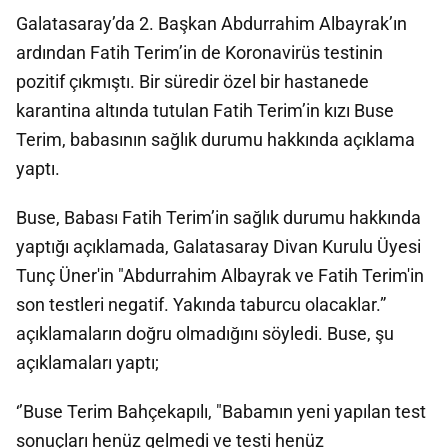
Galatasaray’da 2. Başkan Abdurrahim Albayrak’ın
ardından Fatih Terim’in de Koronavirüs testinin
pozitif çıkmıştı. Bir süredir özel bir hastanede
karantina altında tutulan Fatih Terim’in kızı Buse
Terim, babasının sağlık durumu hakkında açıklama
yaptı.
Buse, Babası Fatih Terim’in sağlık durumu hakkında
yaptığı açıklamada, Galatasaray Divan Kurulu Üyesi
Tunç Üner'in "Abdurrahim Albayrak ve Fatih Terim'in
son testleri negatif. Yakında taburcu olacaklar.”
açıklamaların doğru olmadığını söyledi. Buse, şu
açıklamaları yaptı;
‘’Buse Terim Bahçekapılı, "Babamın yeni yapılan test
sonuçları henüz gelmedi ve testi henüz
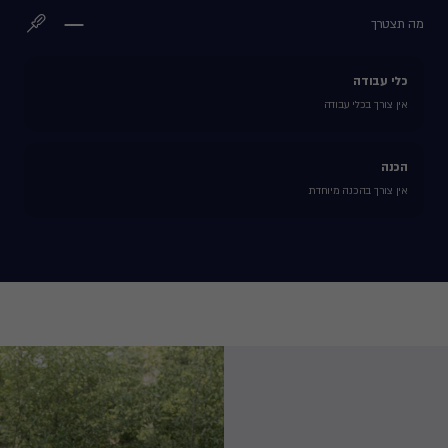
מה תצטרך
כלי עבודה
אין צורך בכלי עבודה
הכנה
אין צורך בהכנה מיוחדת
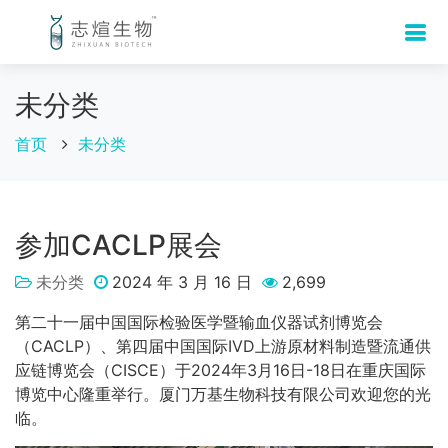
未分类
首页
未分类
参加CACLP展会
未分类
2024 年 3 月 16 日
2,699
第二十一届中国国际检验医学暨输血仪器试剂博览会
（CACLP）、第四届中国国际IVD上游原材料制造暨流通供
应链博览会（CISCE）于2024年3月16日-18日在重庆国际
博览中心隆重举行。厦门万基生物科技有限公司欢迎您的光
临。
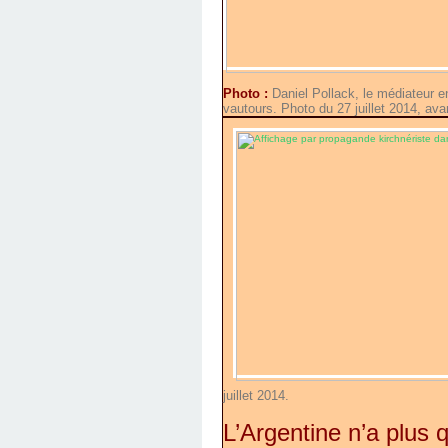
Photo :
Daniel Pollack, le médiateur en
vautours. Photo du 27 juillet 2014, av
juillet 2014.
L’Argentine n’a plus q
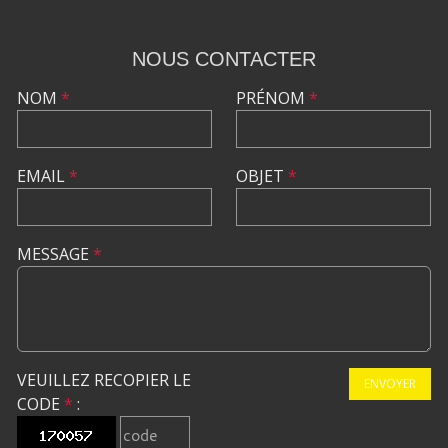
NOUS CONTACTER
NOM
*
PRÉNOM
*
EMAIL
*
OBJET
*
MESSAGE
*
VEUILLEZ RECOPIER LE
ENVOYER
CODE
*
:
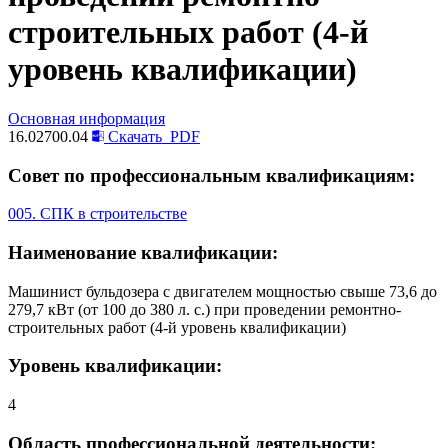
строительных работ (4-й
уровень квалификации)
Основная информация
16.02700.04
Скачать
PDF
Совет по профессиональным квалификациям:
005. СПК в строительстве
Наименование квалификации:
Машинист бульдозера с двигателем мощностью свыше 73,6 до
279,7 кВт (от 100 до 380 л. с.) при проведении ремонтно-
строительных работ (4-й уровень квалификации)
Уровень квалификации:
4
Область профессиональной деятельности:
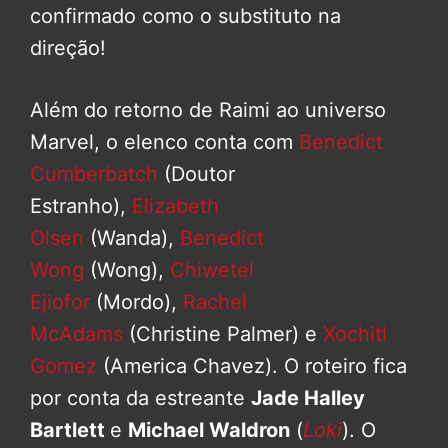
confirmado como o substituto na
direção!
Além do retorno de Raimi ao universo
Marvel, o elenco conta com
Benedict
Cumberbatch
(Doutor
Estranho),
Elizabeth
Olsen
(Wanda),
Benedict
Wong
(Wong),
Chiwetel
Ejiofor
(Mordo),
Rachel
McAdams
(Christine Palmer) e
Xochitl
Gomez
(America Chavez). O roteiro fica
por conta da estreante
Jade Halley
Bartlett
e
Michael Waldron
(
Loki
). O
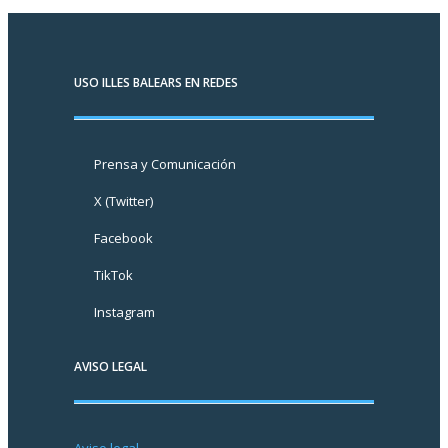
USO ILLES BALEARS EN REDES
Prensa y Comunicación
X (Twitter)
Facebook
TikTok
Instagram
AVISO LEGAL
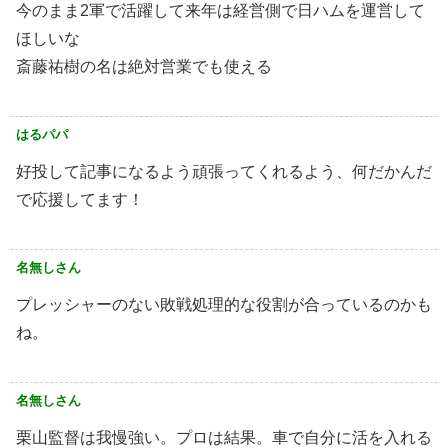
今のまま2軍で活躍して来年は経営側で日ハムを運営して
ほしいな
斎藤祐樹の名は絶対営業でも使える
はるパパ
好投して記事になるよう頑張ってくれるよう、何だかんだ
で応援してます！
名無しさん
プレッシャーのない敗戦処理的な役割が合っているのかも
ね。
名無しさん
栗山監督は我慢強い。プロは結果。車で自分に活を入れる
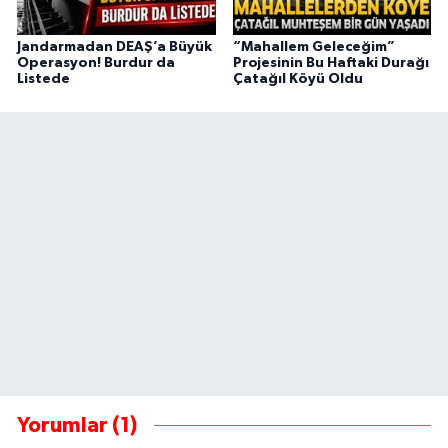
Jandarmadan DEAŞ’a Büyük
“Mahallem Geleceğim”
Operasyon! Burdur da
Projesinin Bu Haftaki Durağı
Listede
Çatağıl Köyü Oldu
Yorumlar (1)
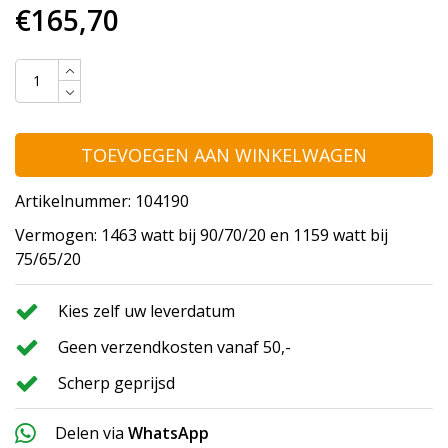
€165,70
TOEVOEGEN AAN WINKELWAGEN
Artikelnummer: 104190
Vermogen: 1463 watt bij 90/70/20 en 1159 watt bij
75/65/20
Kies zelf uw leverdatum
Geen verzendkosten vanaf 50,-
Scherp geprijsd
Delen via
WhatsApp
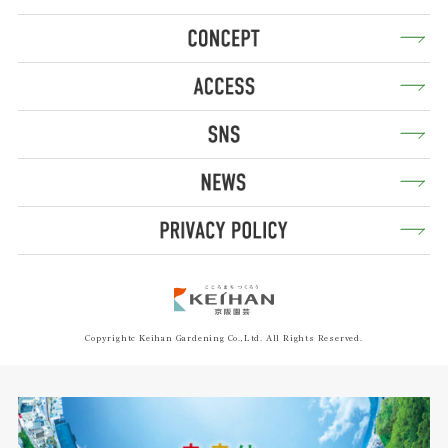
Copyrightc Keihan Gardening Co.,Ltd. All Rights Reserved.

How to complete this task:
Return the entries above in full and unchanged, omitting every image.

Response box:
Galatasaray’da 2. Başkan Abdurrahim Albayrak’ın
ardından Fatih Terim’in de Koronavirüs testinin
pozitif çıkmıştı. Bir süredir özel bir hastanede
karantina altında tutulan Fatih Terim’in kızı Buse
Terim, babasının sağlık durumu hakkında açıklama
yaptı.
Buse, Babası Fatih Terim’in sağlık durumu hakkında
yaptığı açıklamada, Galatasaray Divan Kurulu Üyesi
Tunç Üner'in "Abdurrahim Albayrak ve Fatih Terim'in
son testleri negatif. Yakında taburcu olacaklar.”
açıklamaların doğru olmadığını söyledi. Buse, şu
açıklamaları yaptı;
‘’Buse Terim Bahçekapılı, "Babamın yeni yapılan test
sonuçları henüz gelmedi ve testi henüz
מה תצטרך
כלי עבודה
אין צורך בכלי עבודה
הכנה
אין צורך בהכנה מיוחדת
未分类
首页
未分类
参加CACLP展会
未分类
2024 年 3 月 16 日
2,699
第二十一届中国国际检验医学暨输血仪器试剂博览会
（CACLP）、第四届中国国际IVD上游原材料制造暨流通供
应链博览会（CISCE）于2024年3月16日-18日在重庆国际
博览中心隆重举行。厦门万基生物科技有限公司欢迎您的光
临。
Photo :
Daniel Pollack, le médiateur en
vautours. Photo du 27 juillet 2014, av
juillet 2014.
L’Argentine n’a plus q
NOUS CONTACTER
NOM
*
PRÉNOM
*
EMAIL
*
OBJET
*
MESSAGE
*
VEUILLEZ RECOPIER LE
ENVOYER
CODE
*
:
строительных работ (4-й
уровень квалификации)
Основная информация
16.02700.04
Скачать
PDF
Совет по профессиональным квалификациям:
005. СПК в строительстве
Наименование квалификации:
Машинист бульдозера с двигателем мощностью свыше 73,6 до
279,7 кВт (от 100 до 380 л. с.) при проведении ремонтно-
строительных работ (4-й уровень квалификации)
Уровень квалификации:
4
Область профессиональной деятельности:
confirmado como o substituto na
direção!
Além do retorno de Raimi ao universo
Marvel, o elenco conta com
Benedict
Cumberbatch
(Doutor
Estranho),
Elizabeth
Olsen
(Wanda),
Benedict
Wong
(Wong),
Chiwetel
Ejiofor
(Mordo),
Rachel
McAdams
(Christine Palmer) e
Xochitl
Gomez
(America Chavez). O roteiro fica
por conta da estreante
Jade Halley
Bartlett
e
Michael Waldron
(
Loki
). O
USO ILLES BALEARS EN REDES
Prensa y Comunicación
X (Twitter)
Facebook
TikTok
Instagram
AVISO LEGAL
今のまま2軍で活躍して来年は経営側で日ハムを運営して
ほしいな
斎藤祐樹の名は絶対営業でも使える
はるパパ
好投して記事になるよう頑張ってくれるよう、何だかんだ
で応援してます！
名無しさん
プレッシャーのない敗戦処理的な役割が合っているのかも
ね。
名無しさん
栗山監督は我慢強い。プロは結果。車で自分に活を入れる
Jandarmadan DEAŞ’a Büyük
“Mahallem Geleceğim”
Operasyon! Burdur da
Projesinin Bu Haftaki Durağı
Listede
Çatağıl Köyü Oldu
Yorumlar (1)
€165,70
TOEVOEGEN AAN WINKELWAGEN
Artikelnummer: 104190
Vermogen: 1463 watt bij 90/70/20 en 1159 watt bij
75/65/20
Kies zelf uw leverdatum
Geen verzendkosten vanaf 50,-
Scherp geprijsd
Delen via
WhatsApp
Copyrightc Keihan Gardening Co.,Ltd. All Rights Reserved.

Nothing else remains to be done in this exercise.